### Task description:
Starting at the first line of the entries below, restate each line exactly until you reach the line with "ECKSTEIN Josef 1866–1936", and print that one too. Leave the pictures out and stop there.

### Input:

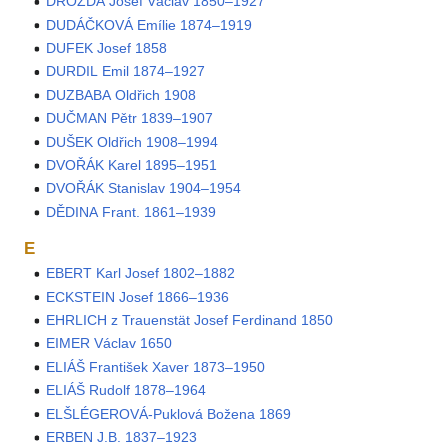
DROZDA Josef Václav 1850–1927
DUDÁČKOVÁ Emílie 1874–1919
DUFEK Josef 1858
DURDIL Emil 1874–1927
DUZBABA Oldřich 1908
DUČMAN Pětr 1839–1907
DUŠEK Oldřich 1908–1994
DVOŘÁK Karel 1895–1951
DVOŘÁK Stanislav 1904–1954
DĚDINA Frant. 1861–1939
E
EBERT Karl Josef 1802–1882
ECKSTEIN Josef 1866–1936
EHRLICH z Trauenstät Josef Ferdinand 1850
EIMER Václav 1650
ELIÁŠ František Xaver 1873–1950
ELIÁŠ Rudolf 1878–1964
ELŠLÉGEROVÁ-Puklová Božena 1869
ERBEN J.B. 1837–1923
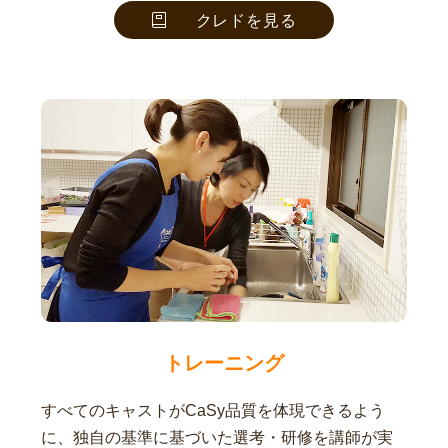
クレドを見る
トレーニング
すべてのキャストがCaSy品質を体現できるよう
に、独自の基準に基づいた選考・研修を講師が実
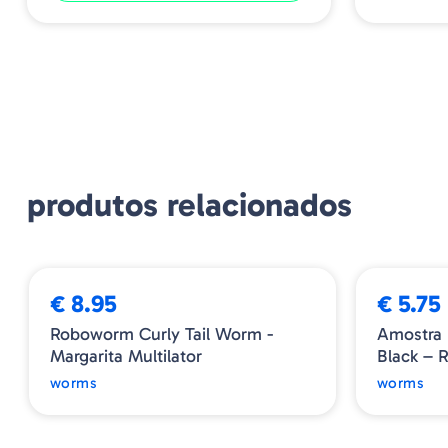
produtos relacionados
NOVIDADE
➕ OPÇÕES
€ 8.95
€ 5.75
Roboworm Curly Tail Worm -
Amostra 
Margarita Multilator
Black – 
worms
worms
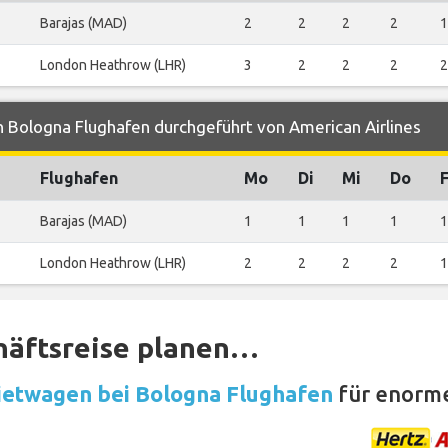
Barajas (MAD)
2
2
2
2
1
London Heathrow (LHR)
3
2
2
2
2
 Bologna Flughafen durchgeführt von American Airlines
Flughafen
Mo
Di
Mi
Do
F
Barajas (MAD)
1
1
1
1
1
London Heathrow (LHR)
2
2
2
2
1
häftsreise planen…
etwagen bei Bologna Flughafen
für enorme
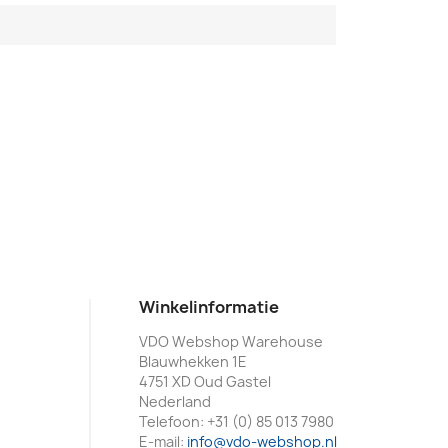
Winkelinformatie
VDO Webshop Warehouse
Blauwhekken 1E
4751 XD Oud Gastel
Nederland
Telefoon:
+31 (0) 85 013 7980
E-mail:
info@vdo-webshop.nl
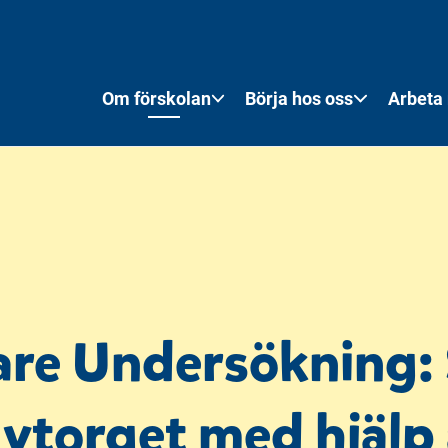
dagar kl. 9:00
Om förskolan
Börja hos oss
Arbeta
re Undersökning: 
Nytorget med hjälp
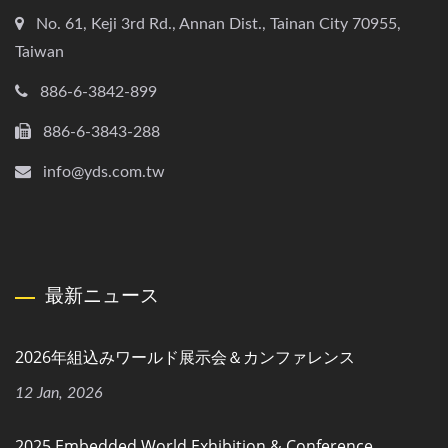
No. 61, Keji 3rd Rd., Annan Dist., Tainan City 70955,
Taiwan
886-6-3842-899
886-6-3843-288
info@yds.com.tw
最新ニュース
2026年組込みワールド展示会＆カンファレンス
12 Jan, 2026
2025 Embedded World Exhibition & Conference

### Answer box:
DROZDA Josef Václav 1850–1927
DUDÁČKOVÁ Emílie 1874–1919
DUFEK Josef 1858
DURDIL Emil 1874–1927
DUZBABA Oldřich 1908
DUČMAN Pětr 1839–1907
DUŠEK Oldřich 1908–1994
DVOŘÁK Karel 1895–1951
DVOŘÁK Stanislav 1904–1954
DĚDINA Frant. 1861–1939
E
EBERT Karl Josef 1802–1882
ECKSTEIN Josef 1866–1936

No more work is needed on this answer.